DIRECTIONS: Only lines containing the string "thức" belong in the answer; find them in the records and copy them.

Extracted data entries
=== Begin Enclosure ===

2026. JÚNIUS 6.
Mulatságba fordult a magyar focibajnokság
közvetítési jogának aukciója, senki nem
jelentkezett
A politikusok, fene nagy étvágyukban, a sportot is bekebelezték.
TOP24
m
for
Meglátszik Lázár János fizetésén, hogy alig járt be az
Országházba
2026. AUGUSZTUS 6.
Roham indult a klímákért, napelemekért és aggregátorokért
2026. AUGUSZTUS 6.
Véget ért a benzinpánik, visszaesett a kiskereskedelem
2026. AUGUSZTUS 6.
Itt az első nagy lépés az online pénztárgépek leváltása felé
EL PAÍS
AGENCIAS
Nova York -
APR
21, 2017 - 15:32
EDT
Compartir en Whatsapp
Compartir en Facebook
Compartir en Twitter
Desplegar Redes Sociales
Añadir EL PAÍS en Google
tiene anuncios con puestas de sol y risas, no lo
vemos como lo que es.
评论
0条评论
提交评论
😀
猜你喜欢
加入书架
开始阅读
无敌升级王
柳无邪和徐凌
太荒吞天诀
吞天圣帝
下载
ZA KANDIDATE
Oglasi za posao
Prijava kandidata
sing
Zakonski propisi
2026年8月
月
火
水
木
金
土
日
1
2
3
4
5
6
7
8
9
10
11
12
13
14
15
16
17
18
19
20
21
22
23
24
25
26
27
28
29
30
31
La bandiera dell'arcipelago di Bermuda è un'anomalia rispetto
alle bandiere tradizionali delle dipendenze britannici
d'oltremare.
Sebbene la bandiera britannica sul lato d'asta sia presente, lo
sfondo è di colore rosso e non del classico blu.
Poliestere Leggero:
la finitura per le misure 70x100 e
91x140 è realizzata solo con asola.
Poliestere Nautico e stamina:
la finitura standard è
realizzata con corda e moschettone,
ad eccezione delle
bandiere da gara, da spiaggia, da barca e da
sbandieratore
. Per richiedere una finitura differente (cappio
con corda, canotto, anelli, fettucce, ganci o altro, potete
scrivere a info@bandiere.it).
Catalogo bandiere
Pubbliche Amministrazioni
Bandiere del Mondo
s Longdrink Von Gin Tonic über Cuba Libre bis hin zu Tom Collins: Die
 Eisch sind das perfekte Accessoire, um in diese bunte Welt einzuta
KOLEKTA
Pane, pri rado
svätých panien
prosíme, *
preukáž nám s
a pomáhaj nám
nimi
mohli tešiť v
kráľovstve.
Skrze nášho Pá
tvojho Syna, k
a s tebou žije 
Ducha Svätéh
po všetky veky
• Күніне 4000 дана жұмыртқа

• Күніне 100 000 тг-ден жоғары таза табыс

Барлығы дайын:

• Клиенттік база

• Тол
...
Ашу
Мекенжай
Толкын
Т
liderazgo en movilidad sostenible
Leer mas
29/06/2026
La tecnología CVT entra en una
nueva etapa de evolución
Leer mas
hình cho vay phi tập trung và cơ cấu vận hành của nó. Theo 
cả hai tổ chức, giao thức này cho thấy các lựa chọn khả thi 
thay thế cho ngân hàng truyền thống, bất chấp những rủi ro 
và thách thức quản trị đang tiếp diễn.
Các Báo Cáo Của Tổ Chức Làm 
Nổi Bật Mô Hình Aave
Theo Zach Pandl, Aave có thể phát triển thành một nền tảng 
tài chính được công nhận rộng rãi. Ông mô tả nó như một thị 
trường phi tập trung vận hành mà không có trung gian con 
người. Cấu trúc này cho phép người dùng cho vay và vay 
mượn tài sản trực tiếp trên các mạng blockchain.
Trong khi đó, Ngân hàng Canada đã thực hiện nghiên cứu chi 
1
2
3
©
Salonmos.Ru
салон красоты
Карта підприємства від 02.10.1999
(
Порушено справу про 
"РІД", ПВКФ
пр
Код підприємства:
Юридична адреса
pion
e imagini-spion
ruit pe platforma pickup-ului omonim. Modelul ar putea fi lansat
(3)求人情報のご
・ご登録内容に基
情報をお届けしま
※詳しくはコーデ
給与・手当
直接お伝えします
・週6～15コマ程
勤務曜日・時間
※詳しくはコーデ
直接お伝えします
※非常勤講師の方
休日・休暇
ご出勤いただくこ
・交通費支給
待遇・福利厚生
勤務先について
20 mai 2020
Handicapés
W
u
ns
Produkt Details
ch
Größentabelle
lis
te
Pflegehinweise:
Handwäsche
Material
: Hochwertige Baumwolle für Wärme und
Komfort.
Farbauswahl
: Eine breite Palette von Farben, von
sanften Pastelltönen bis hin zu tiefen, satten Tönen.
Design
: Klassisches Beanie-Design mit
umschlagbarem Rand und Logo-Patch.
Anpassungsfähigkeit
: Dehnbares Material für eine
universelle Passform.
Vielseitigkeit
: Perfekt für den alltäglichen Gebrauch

=== End Enclosure ===

RESPONSE:
cả hai tổ chức, giao thức này cho thấy các lựa chọn khả thi 
và thách thức quản trị đang tiếp diễn.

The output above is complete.